* [Task instructions]
In the data below, one line contains "Orig. Perg. (95, 998)" and a later one contains "Constructii (83, 258)". Print both, with every line between them, exactly and alone.

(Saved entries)
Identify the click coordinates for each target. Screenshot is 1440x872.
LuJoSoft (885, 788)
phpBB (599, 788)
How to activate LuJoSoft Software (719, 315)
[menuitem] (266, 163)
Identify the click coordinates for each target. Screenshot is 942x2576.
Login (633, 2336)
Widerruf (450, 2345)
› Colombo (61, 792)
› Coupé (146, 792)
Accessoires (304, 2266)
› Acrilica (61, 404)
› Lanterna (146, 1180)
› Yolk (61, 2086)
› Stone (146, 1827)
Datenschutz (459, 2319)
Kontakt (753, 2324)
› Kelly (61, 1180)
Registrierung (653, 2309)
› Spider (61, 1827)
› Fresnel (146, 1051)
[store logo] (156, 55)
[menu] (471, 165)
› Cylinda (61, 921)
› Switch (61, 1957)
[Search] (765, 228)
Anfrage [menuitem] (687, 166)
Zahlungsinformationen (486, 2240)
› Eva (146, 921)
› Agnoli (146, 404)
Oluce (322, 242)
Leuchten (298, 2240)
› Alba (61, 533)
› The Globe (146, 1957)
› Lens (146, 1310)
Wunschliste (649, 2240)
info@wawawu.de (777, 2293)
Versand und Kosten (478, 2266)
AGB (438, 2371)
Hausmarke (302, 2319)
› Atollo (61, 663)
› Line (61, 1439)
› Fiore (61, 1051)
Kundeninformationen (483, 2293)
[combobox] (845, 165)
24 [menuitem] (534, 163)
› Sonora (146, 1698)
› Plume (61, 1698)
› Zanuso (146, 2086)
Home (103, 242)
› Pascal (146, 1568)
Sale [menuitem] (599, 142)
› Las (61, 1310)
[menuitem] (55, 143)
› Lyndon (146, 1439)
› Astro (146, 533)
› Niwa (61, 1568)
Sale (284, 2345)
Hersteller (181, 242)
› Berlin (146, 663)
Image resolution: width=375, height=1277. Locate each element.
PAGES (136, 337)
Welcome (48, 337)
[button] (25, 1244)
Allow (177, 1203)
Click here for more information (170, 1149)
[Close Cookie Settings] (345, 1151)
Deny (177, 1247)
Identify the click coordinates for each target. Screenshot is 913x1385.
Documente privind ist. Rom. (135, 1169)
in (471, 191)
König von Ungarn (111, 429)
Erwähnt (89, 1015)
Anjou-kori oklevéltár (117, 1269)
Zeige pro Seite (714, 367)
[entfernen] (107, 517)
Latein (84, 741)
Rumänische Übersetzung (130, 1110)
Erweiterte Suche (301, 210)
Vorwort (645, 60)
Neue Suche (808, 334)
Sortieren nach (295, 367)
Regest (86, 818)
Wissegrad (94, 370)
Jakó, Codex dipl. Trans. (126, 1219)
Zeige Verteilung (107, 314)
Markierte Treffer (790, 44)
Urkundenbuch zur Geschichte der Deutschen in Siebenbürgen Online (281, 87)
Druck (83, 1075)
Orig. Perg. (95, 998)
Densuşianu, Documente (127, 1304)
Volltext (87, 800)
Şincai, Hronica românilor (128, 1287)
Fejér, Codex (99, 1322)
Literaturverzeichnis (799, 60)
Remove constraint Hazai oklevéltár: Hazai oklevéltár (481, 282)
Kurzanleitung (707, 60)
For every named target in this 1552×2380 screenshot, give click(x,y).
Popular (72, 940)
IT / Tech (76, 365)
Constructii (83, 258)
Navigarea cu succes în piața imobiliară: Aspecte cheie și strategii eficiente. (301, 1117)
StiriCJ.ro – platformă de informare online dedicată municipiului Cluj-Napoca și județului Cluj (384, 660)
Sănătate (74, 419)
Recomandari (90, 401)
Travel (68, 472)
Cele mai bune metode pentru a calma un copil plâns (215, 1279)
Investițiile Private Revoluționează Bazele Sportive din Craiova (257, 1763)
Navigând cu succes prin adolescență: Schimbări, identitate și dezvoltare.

* [Exercise answer]
Orig. Perg. (95, 998)
Densuşianu, Documente (127, 1304)
Volltext (87, 800)
Şincai, Hronica românilor (128, 1287)
Fejér, Codex (99, 1322)
Literaturverzeichnis (799, 60)
Remove constraint Hazai oklevéltár: Hazai oklevéltár (481, 282)
Kurzanleitung (707, 60)
For every named target in this 1552×2380 screenshot, give click(x,y).
Popular (72, 940)
IT / Tech (76, 365)
Constructii (83, 258)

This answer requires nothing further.